How to complete this task:
In the listing below, find each line with the string "Habitat" and report it.

+++++

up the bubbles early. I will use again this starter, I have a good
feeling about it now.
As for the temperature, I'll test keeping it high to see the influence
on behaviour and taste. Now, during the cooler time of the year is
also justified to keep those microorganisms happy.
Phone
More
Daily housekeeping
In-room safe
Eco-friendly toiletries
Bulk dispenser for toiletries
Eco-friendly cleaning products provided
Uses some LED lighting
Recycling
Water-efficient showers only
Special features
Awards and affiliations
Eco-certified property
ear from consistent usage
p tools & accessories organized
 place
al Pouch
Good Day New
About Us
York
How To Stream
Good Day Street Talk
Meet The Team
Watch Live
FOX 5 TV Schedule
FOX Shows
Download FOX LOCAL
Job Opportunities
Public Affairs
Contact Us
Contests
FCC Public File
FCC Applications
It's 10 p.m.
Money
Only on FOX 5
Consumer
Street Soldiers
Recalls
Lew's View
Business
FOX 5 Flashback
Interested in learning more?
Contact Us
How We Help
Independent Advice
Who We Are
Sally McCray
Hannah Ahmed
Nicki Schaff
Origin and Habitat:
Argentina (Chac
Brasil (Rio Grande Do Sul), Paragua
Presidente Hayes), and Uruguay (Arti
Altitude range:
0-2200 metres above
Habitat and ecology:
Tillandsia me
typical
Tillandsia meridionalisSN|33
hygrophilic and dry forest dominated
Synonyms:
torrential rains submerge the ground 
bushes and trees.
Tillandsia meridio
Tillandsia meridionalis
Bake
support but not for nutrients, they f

+++++

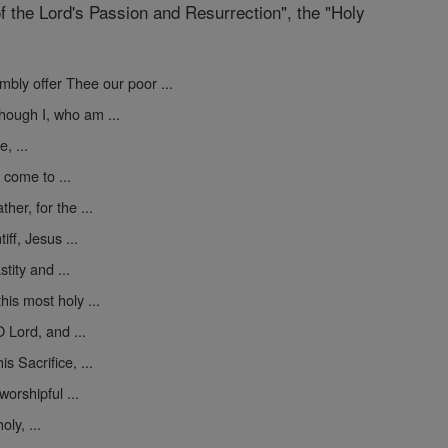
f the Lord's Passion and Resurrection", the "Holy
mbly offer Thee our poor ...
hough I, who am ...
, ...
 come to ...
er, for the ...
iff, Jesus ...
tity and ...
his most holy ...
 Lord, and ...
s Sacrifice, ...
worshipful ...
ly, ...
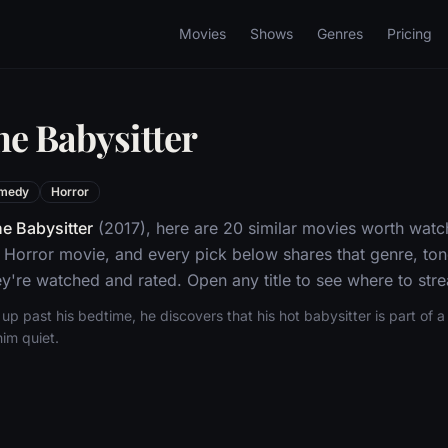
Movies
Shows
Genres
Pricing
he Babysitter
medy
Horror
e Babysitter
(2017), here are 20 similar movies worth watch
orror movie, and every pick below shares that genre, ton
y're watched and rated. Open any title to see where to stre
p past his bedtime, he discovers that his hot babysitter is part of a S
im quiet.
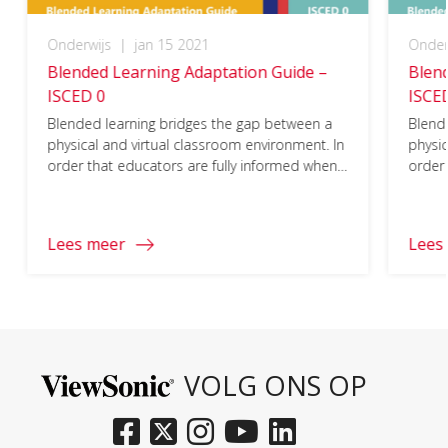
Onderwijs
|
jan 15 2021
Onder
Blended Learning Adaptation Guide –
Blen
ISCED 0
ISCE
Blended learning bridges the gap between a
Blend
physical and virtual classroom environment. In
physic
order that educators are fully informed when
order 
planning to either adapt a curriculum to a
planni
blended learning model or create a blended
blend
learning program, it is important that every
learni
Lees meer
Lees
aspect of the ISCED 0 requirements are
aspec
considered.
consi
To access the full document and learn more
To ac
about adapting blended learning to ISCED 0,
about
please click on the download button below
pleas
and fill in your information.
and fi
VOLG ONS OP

+++++

Result for this exercise:
Origin and Habitat:
Habitat and ecology:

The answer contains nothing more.